THE INPUT below:

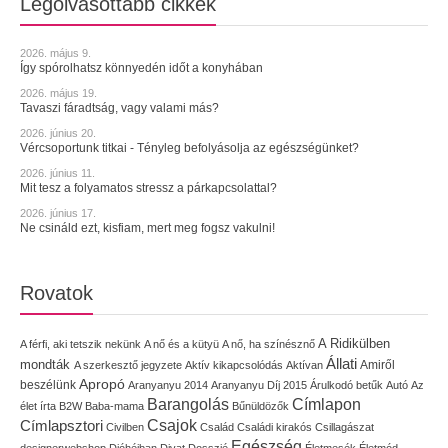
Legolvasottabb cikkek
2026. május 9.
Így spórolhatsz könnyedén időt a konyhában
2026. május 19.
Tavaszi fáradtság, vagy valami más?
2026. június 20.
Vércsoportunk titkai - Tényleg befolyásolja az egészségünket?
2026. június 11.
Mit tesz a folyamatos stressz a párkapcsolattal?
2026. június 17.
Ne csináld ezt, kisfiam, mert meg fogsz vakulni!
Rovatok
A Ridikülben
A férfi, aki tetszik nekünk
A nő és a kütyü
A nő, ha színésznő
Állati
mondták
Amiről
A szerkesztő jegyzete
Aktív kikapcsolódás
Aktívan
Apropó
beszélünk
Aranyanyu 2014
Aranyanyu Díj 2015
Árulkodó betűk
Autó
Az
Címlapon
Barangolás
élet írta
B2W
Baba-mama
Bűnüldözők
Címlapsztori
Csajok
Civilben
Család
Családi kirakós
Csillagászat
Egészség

End of THE INPUT.
THE INPUT below:

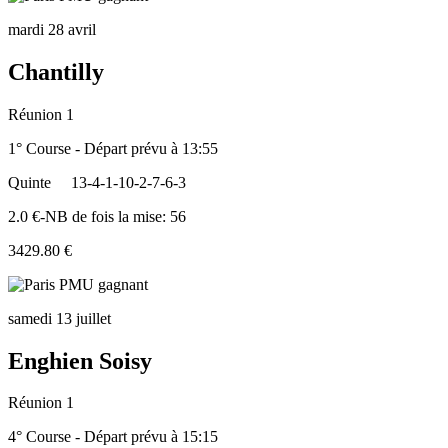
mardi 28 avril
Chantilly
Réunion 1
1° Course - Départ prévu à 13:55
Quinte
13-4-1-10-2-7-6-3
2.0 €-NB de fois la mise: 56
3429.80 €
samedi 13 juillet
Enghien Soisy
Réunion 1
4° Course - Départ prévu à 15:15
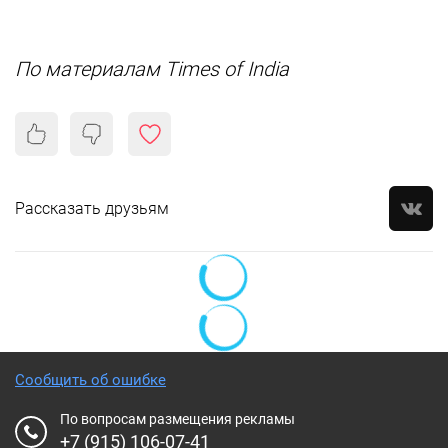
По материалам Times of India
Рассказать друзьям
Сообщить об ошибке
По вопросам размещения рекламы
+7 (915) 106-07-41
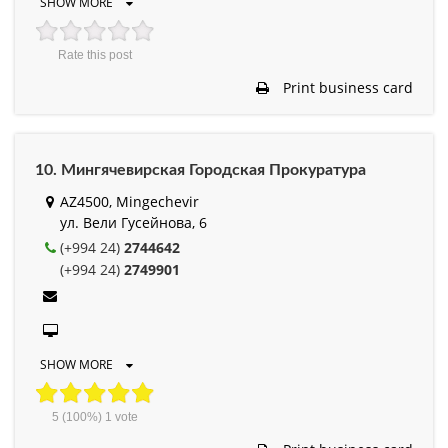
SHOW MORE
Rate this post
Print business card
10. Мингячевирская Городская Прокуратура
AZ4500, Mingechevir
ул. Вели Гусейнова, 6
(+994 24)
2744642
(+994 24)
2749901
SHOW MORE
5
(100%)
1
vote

End of THE INPUT.
THE INPUT below:

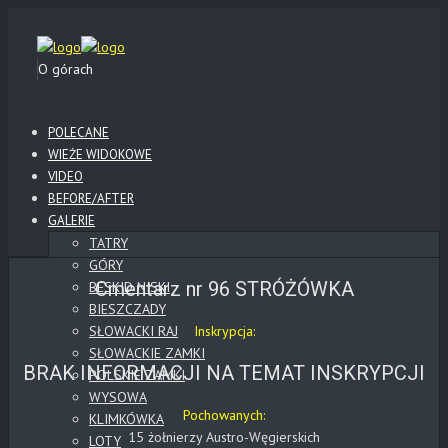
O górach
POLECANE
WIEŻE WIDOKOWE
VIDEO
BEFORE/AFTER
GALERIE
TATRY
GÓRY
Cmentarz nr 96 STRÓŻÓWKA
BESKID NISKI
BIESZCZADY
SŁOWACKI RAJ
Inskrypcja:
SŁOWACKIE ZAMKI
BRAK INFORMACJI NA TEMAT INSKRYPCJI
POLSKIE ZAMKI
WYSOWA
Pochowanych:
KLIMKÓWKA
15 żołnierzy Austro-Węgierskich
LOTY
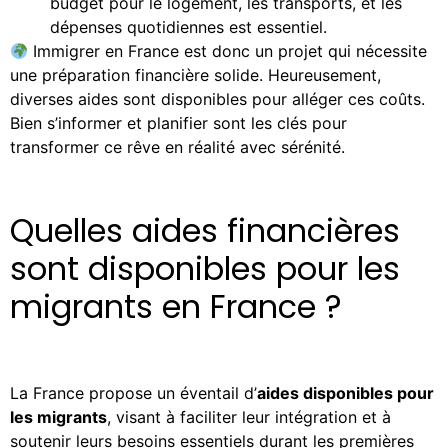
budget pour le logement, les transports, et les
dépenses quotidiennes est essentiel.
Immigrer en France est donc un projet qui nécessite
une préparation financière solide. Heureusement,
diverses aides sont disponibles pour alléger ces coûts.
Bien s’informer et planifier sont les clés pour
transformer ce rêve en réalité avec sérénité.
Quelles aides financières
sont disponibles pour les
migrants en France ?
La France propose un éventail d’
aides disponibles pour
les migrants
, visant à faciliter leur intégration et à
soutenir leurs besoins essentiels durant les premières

End of THE INPUT.

--- TASK TO COMPLETE ---
Look above for the line with "Legolvasottabb cikkek" and the line with "Csillagászat". Write out those two lines and all the lines between them, exactly, and no others.

--- TASK RESPONSE ---
Legolvasottabb cikkek
2026. május 9.
Így spórolhatsz könnyedén időt a konyhában
2026. május 19.
Tavaszi fáradtság, vagy valami más?
2026. június 20.
Vércsoportunk titkai - Tényleg befolyásolja az egészségünket?
2026. június 11.
Mit tesz a folyamatos stressz a párkapcsolattal?
2026. június 17.
Ne csináld ezt, kisfiam, mert meg fogsz vakulni!
Rovatok
A Ridikülben
A férfi, aki tetszik nekünk
A nő és a kütyü
A nő, ha színésznő
Állati
mondták
Amiről
A szerkesztő jegyzete
Aktív kikapcsolódás
Aktívan
Apropó
beszélünk
Aranyanyu 2014
Aranyanyu Díj 2015
Árulkodó betűk
Autó
Az
Címlapon
Barangolás
élet írta
B2W
Baba-mama
Bűnüldözők
Címlapsztori
Csajok
Civilben
Család
Családi kirakós
Csillagászat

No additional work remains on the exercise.